What is most efficient way of setting row to zeros for a sparse scipy matrix?
If you dislike digging around in the guts of the sparse matrices, you can also use sparse matrix multiplication with a diagonal matrix:
def zero_rows(M, rows_to_zero):
ixs = numpy.ones(M.shape[0], int)
ixs[rows_to_zero] = 0
D = sparse.diags(ixs)
res = D * M
return res
A slightly different take on alko/seberg's approach. I find for loops disturbing, so I spent the better part of this morning figuring a way to get rid of it. The following is not always faster than the other approach. It performs better the more rows there are to be zeroed and the sparser the matrix:
def csr_zero_rows(csr, rows_to_zero):
rows, cols = csr.shape
mask = np.ones((rows,), dtype=np.bool)
mask[rows_to_zero] = False
nnz_per_row = np.diff(csr.indptr)
mask = np.repeat(mask, nnz_per_row)
nnz_per_row[rows_to_zero] = 0
csr.data = csr.data[mask]
csr.indices = csr.indices[mask]
csr.indptr[1:] = np.cumsum(nnz_per_row)
And to test drive both approaches:
rows, cols = 334863, 334863
a = sps.rand(rows, cols, density=0.00001, format='csr')
b = a.copy()
rows_to_zero = np.random.choice(np.arange(rows), size=10000, replace=False)
In [117]: a
Out[117]:
<334863x334863 sparse matrix of type '<type 'numpy.float64'>'
with 1121332 stored elements in Compressed Sparse Row format>
In [118]: %timeit -n1 -r1 csr_rows_set_nz_to_val(a, rows_to_zero)

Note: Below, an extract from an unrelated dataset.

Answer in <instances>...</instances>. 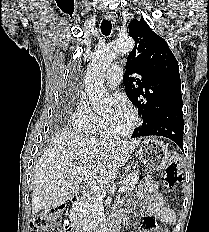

1 loops, best of 1: 75.8 ms per loop
In [119]: %timeit -n1 -r1 csr_zero_rows(b, rows_to_zero)
1 loops, best of 1: 32.5 ms per loop
And of course:
np.allclose(a.data, b.data)
Out[122]: True
np.allclose(a.indices, b.indices)
Out[123]: True
np.allclose(a.indptr, b.indptr)
Out[124]: True
The solution I use for similar task attributes to @seberg and do not convert to lil
format:
import scipy.sparse
import numpy
import time
def csr_row_set_nz_to_val(csr, row, value=0):
"""Set all nonzero elements (elements currently in the sparsity pattern)
to the given value. Useful to set to 0 mostly.
"""
if not isinstance(csr, scipy.sparse.csr_matrix):
raise ValueError('Matrix given must be of CSR format.')
csr.data[csr.indptr[row]:csr.indptr[row+1]] = value
def csr_rows_set_nz_to_val(csr, rows, value=0):
for row in rows:
csr_row_set_nz_to_val(csr, row)
if value == 0:
csr.eliminate_zeros()
wrap your evaluations with timing
def evaluate(size):
degs = [1]*size
inVs = list(xrange(1, size, size/25))
outVs = list(xrange(5, size, size/25))
where = numpy.hstack((inVs, outVs)).astype(int)
start_time = time.time()
A = scipy.sparse.csc_matrix((size, size))
M = scipy.sparse.diags([degs], [0]) - A
csr_rows_set_nz_to_val(M, where)
return time.time()-start_time
and test its performance:
>>> print 'elapsed %.5f seconds' % evaluate(334863)
elapsed 0.53054 seconds